Segment Start: Records for the exercise
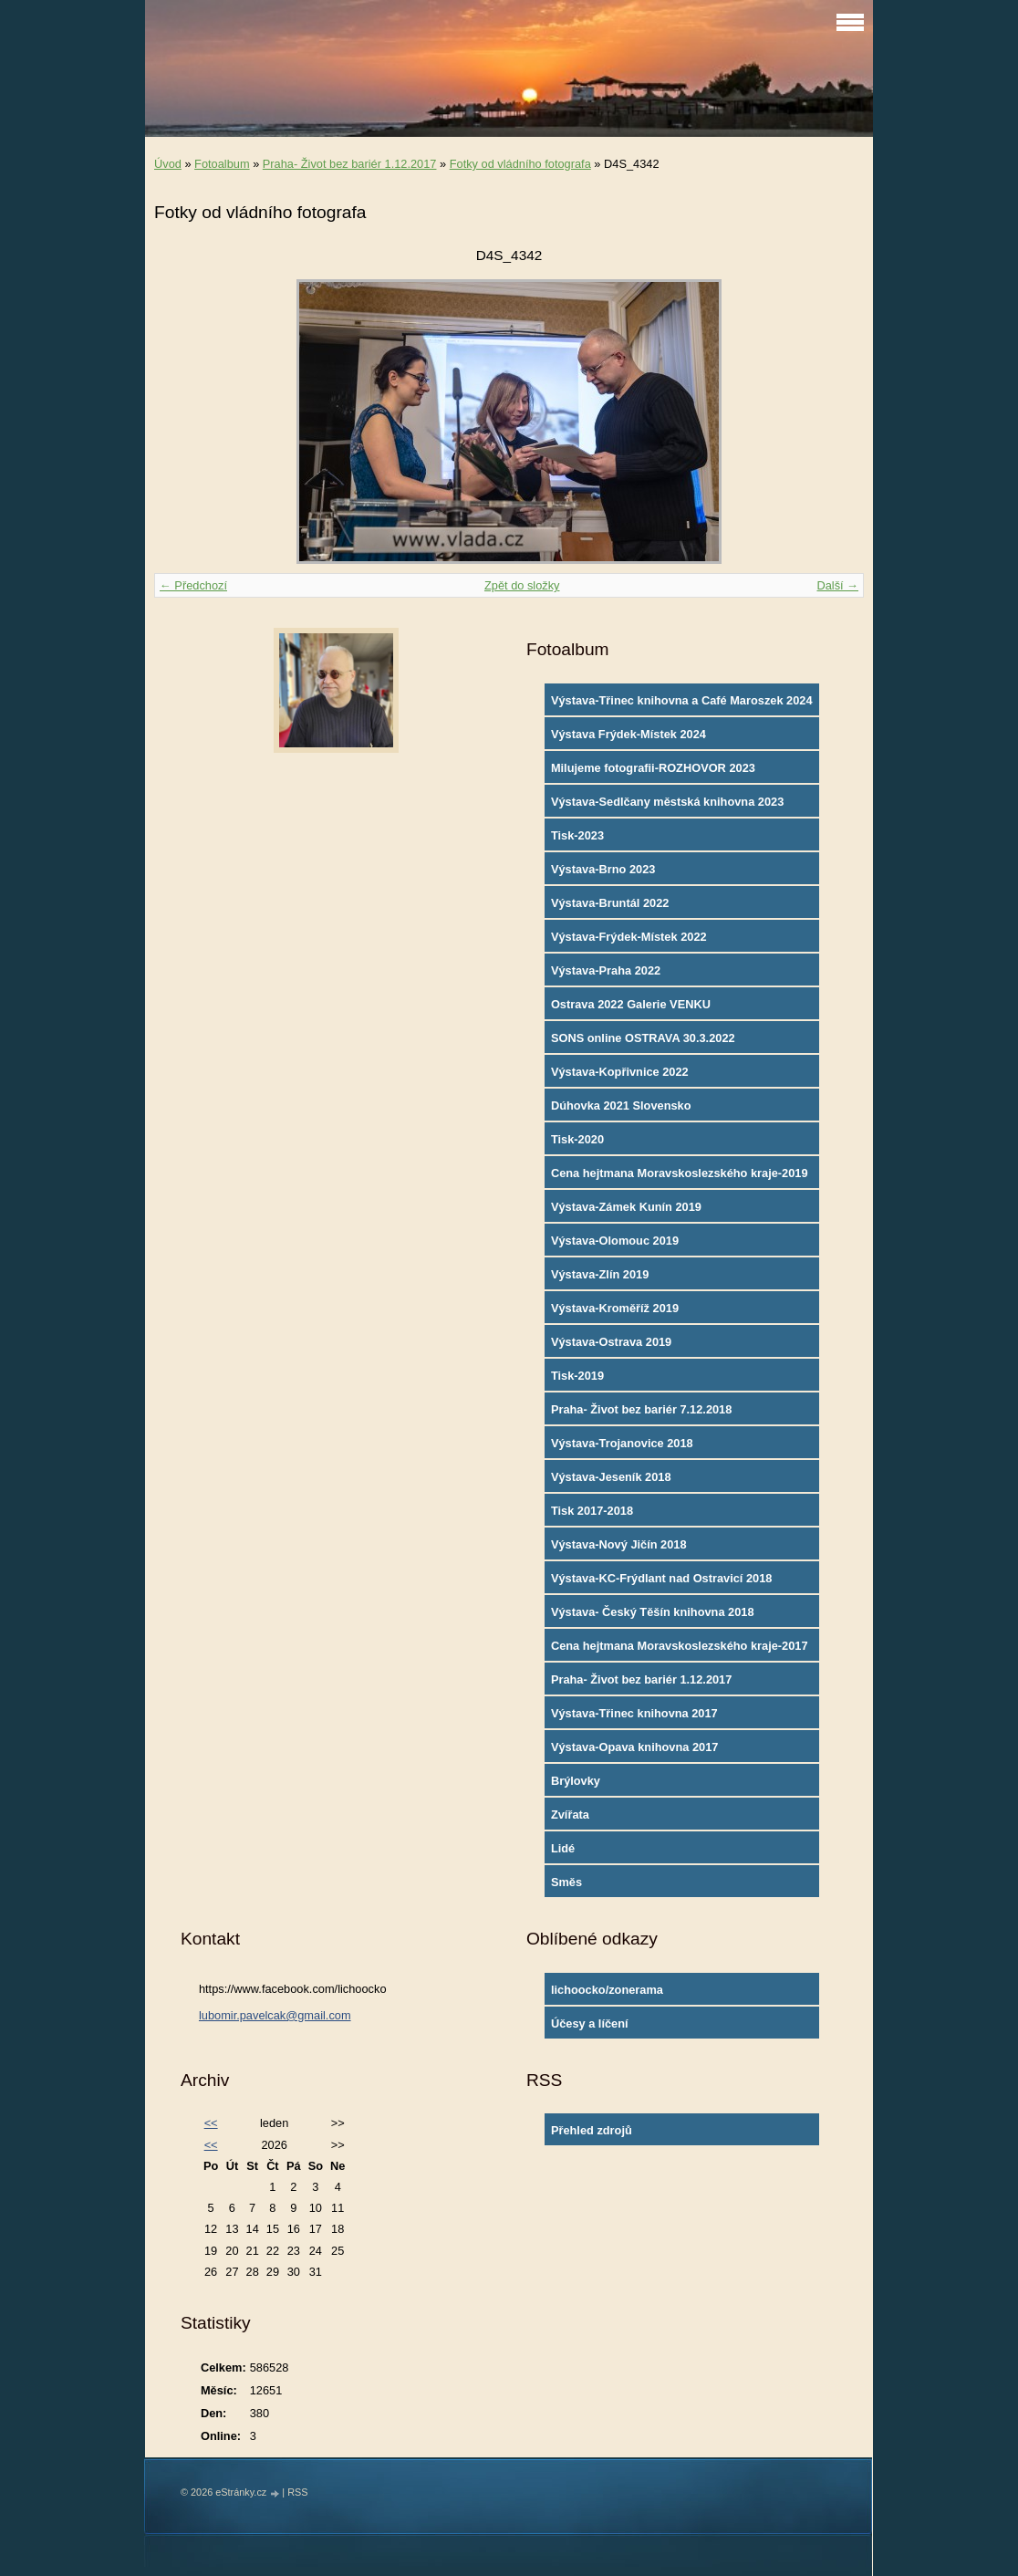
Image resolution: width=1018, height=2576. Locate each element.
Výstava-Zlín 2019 (600, 1274)
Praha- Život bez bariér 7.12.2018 (641, 1409)
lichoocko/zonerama (607, 1990)
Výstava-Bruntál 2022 (610, 903)
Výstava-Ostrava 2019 (611, 1342)
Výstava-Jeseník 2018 (611, 1477)
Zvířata (570, 1814)
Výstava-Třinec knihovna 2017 (634, 1713)
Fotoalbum (221, 164)
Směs (566, 1882)
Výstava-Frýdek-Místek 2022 (629, 937)
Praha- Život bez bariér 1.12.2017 (350, 164)
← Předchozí (193, 585)
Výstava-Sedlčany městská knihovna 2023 (667, 801)
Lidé (563, 1848)
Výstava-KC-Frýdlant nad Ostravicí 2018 (662, 1578)
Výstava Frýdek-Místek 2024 (628, 734)
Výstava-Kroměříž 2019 (615, 1308)
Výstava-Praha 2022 (605, 970)
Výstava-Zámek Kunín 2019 (626, 1207)
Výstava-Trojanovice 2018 (622, 1443)
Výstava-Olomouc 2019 (615, 1240)
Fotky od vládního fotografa (520, 164)
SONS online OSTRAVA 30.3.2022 (643, 1038)
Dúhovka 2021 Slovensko (621, 1105)
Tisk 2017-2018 (592, 1510)
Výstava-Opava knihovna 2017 (635, 1747)
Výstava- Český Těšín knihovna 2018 (652, 1612)
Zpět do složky (522, 585)
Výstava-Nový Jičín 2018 (619, 1544)
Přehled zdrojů (591, 2130)
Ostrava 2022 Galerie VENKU (631, 1004)
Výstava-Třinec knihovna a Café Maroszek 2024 (682, 700)
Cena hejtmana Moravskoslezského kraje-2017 (679, 1646)
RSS (297, 2492)
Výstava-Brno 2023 (603, 869)
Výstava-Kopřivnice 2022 (620, 1072)
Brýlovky (575, 1781)
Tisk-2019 (577, 1375)
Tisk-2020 (577, 1139)
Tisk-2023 (577, 835)
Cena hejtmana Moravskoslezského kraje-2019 (679, 1173)
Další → (837, 585)
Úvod (168, 164)
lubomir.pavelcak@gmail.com (275, 2015)
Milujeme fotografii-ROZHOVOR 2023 (653, 768)
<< (211, 2123)
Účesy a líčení (589, 2023)
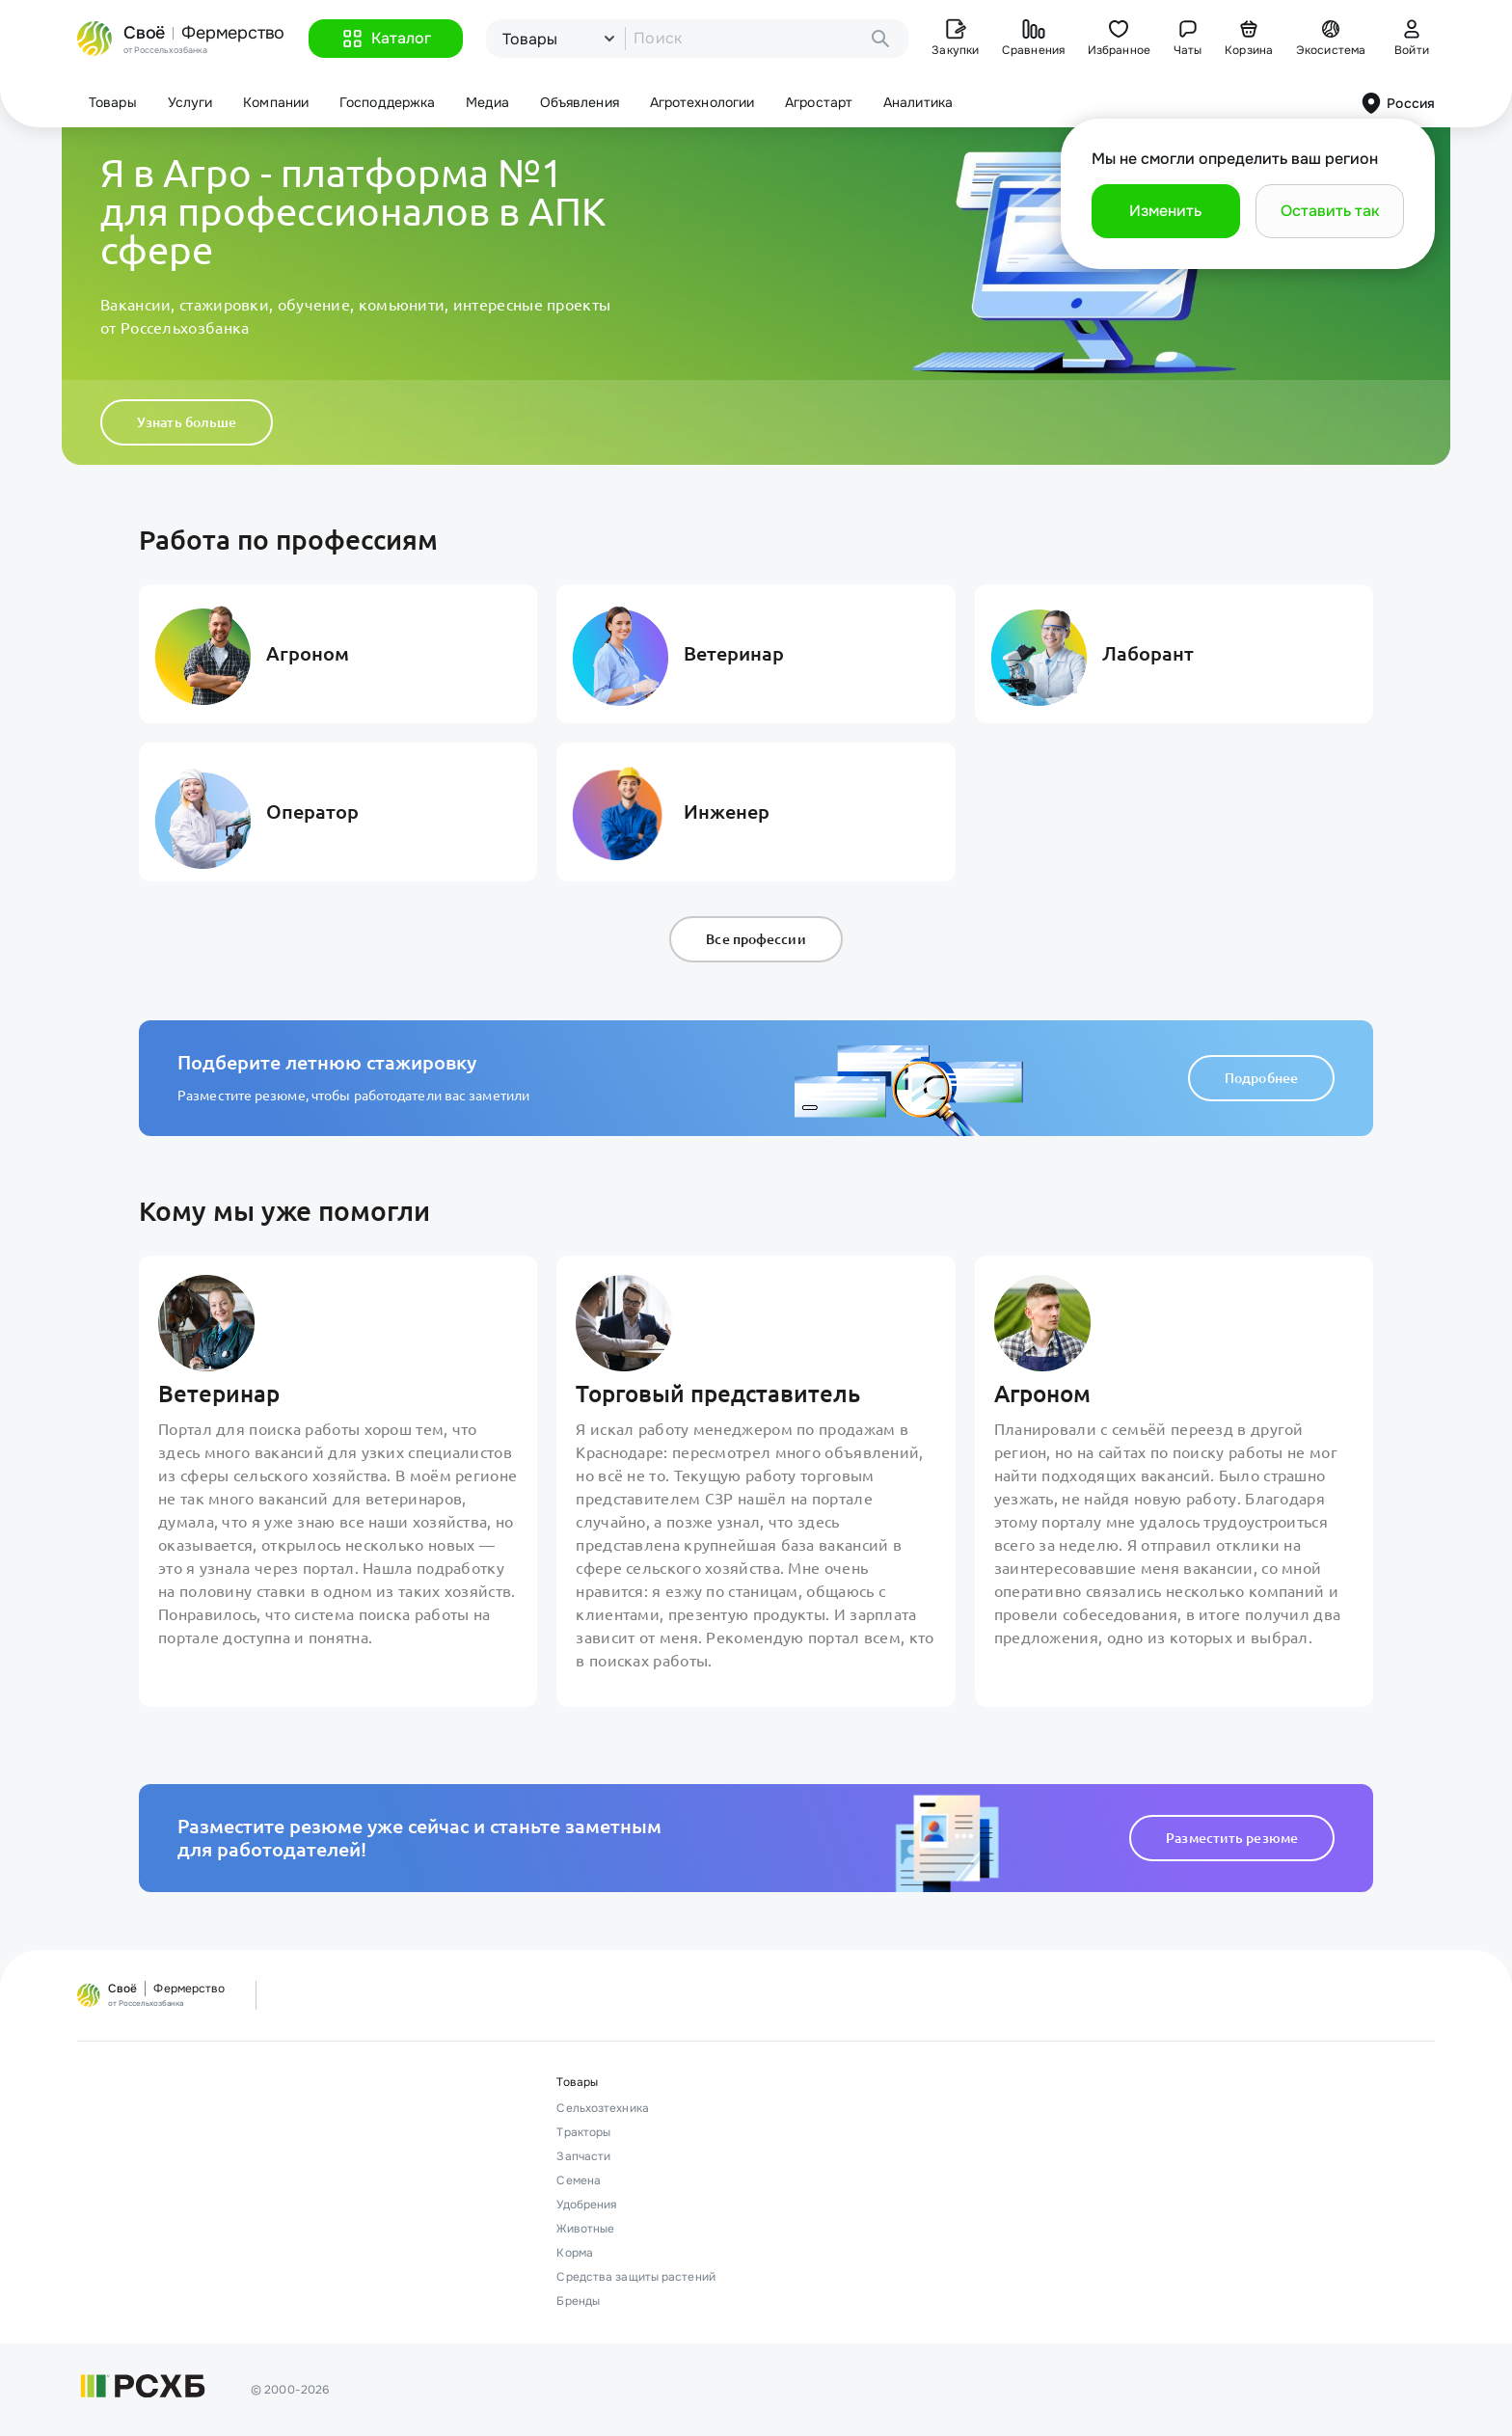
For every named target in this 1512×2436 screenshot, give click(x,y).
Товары (113, 102)
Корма (574, 2252)
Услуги (190, 102)
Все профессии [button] (755, 939)
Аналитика (918, 102)
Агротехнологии (702, 102)
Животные (585, 2228)
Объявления (579, 102)
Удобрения (586, 2204)
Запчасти (583, 2156)
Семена (578, 2180)
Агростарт (818, 102)
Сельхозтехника (602, 2108)
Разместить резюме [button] (1232, 1838)
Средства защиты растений (635, 2277)
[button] (386, 38)
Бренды (578, 2301)
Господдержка (387, 102)
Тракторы (583, 2132)
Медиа (487, 102)
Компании (276, 102)
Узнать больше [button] (186, 422)
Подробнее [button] (1261, 1078)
Segment End: Records for the exercise
If a line in the entries includes the word "button", copy that line out.

Solution –
Все профессии [button] (755, 939)
Разместить резюме [button] (1232, 1838)
[button] (386, 38)
Узнать больше [button] (186, 422)
Подробнее [button] (1261, 1078)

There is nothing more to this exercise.